We also noted that “recent events have left some people wondering how much blood was drawn, and whether any of it will make a difference in 2009, when she [Hahn] is up for reelection–or if it was simply intended to damage her chances for further higher office.”
In the years since then, we have reported on recurrent rumblings by mostly-rightwing individuals repeatedly promising the imminent launch of a recall campaign. These reached an apparent high-point last summer (story here), only to collapse into dust. The disproven gang allegations are part of a grab-bag of shifting complaints they have cited, but they have repeatedly undermined their own credibility, first by their own secretive methods–always excusing themselves by promising to go public when “the time is right”, second by failing to ever actually launch their public campaign, and third by repeatedly mentioning these publicly-refuted allegations.
In trying to defend himself, the video maker, Ladd Ehlinger Jr. said, in part, “Claim victimhood all you like, but how many people were victimized by your coddling? There’s a reason Mayor Villaraigosa took the program away from you. He’s a Democrat. So are you. Think about it.”
But the reorganization of all gang task forces into a single structure was already underway when FOX aired the original hit piece–not to mention the fact that the accusing officers blamed the entire LAPD command structure, for which Villaraigosa is responsible, not Janice Hahn.
When KTTV presented Blatchford’s report, it was introduced by anchorwoman Christine DeVine saying, “The Mayor’s Office is soon taking over control of all city anti-gang programs and plans to increase spending on gang prevention and intervention. Tonight Chris Blatchford with a FOX 11 News investigation of how some of that money has gone to the gangsters themselves.”
As already noted, the accusation was false–but the timing was accurate: The consolidation of anti-gang programs was already underway when FOX aired its anti-Hahn hit piece.
There is a great deal more of local backstory to all this. The LAPD has a long, ugly history of racism, which it has only recently made giant strides to overcome.
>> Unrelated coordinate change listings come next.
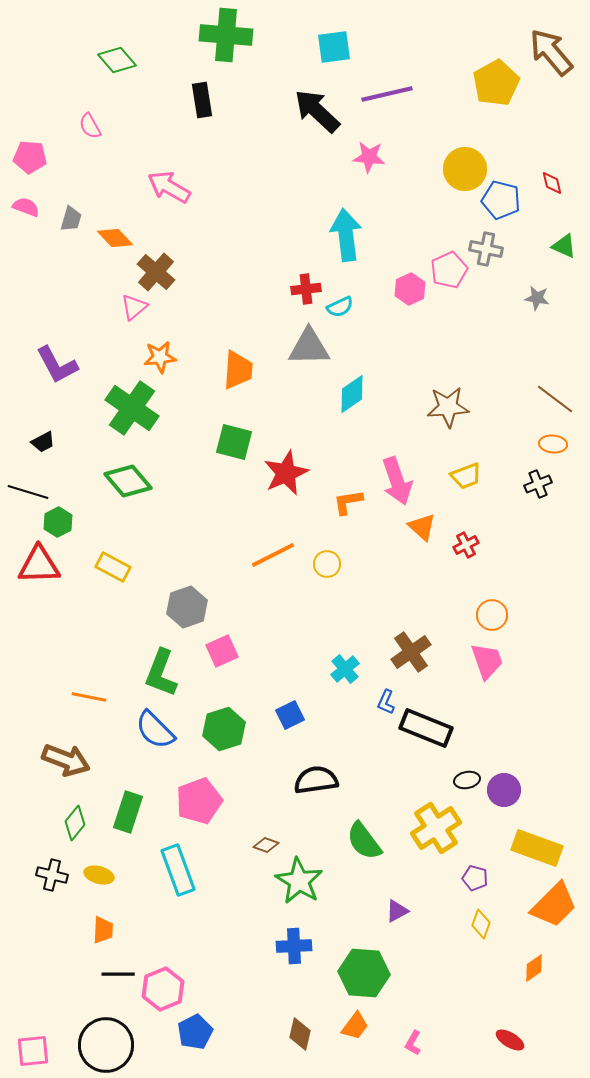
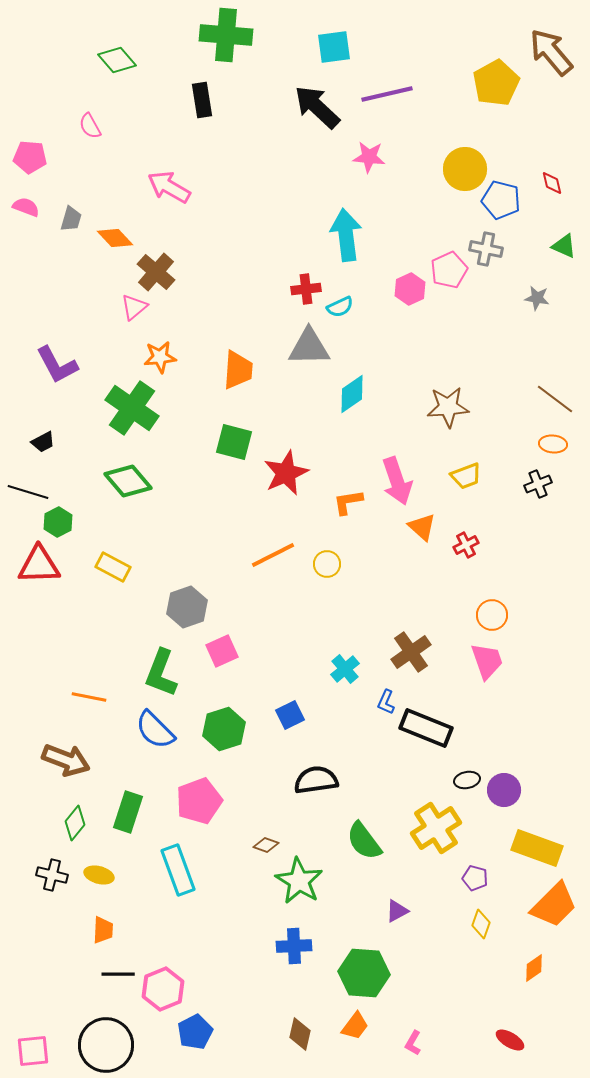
black arrow at (317, 111): moved 4 px up
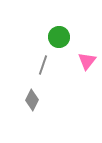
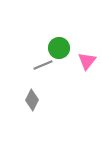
green circle: moved 11 px down
gray line: rotated 48 degrees clockwise
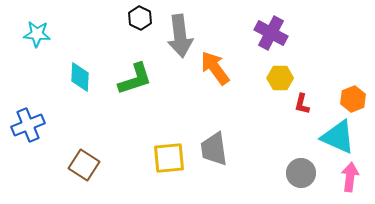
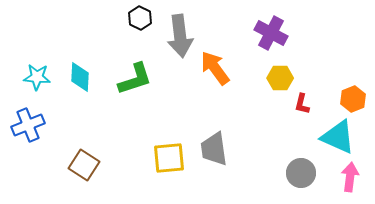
cyan star: moved 43 px down
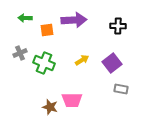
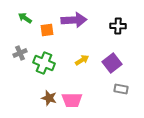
green arrow: rotated 32 degrees clockwise
brown star: moved 1 px left, 9 px up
As recently as 2007, there was a police riot on May Day, attacking thousands of innocent demonstrators, as well media covering the event, and people simply enjoying a day at the park. (Random Lengths story here.) The department has now fully embraced the pro-active multifaceted strategy of community-based policing, but there are still significant elements within the ranks who remain deeply opposed to working with the community, rather than lording it over them. This was a clear example of that.
Add to that the fact that Hahn’s father, long-time County Supervisor Kenneth Hahn, was a legendary figure principally responsible for virtually the entire first generation of both Black and Latino elected officials in Los Angeles County, and you begin to get a feel for just how much even deeper racial ugliness this latest vicious act of racism is trying to hide.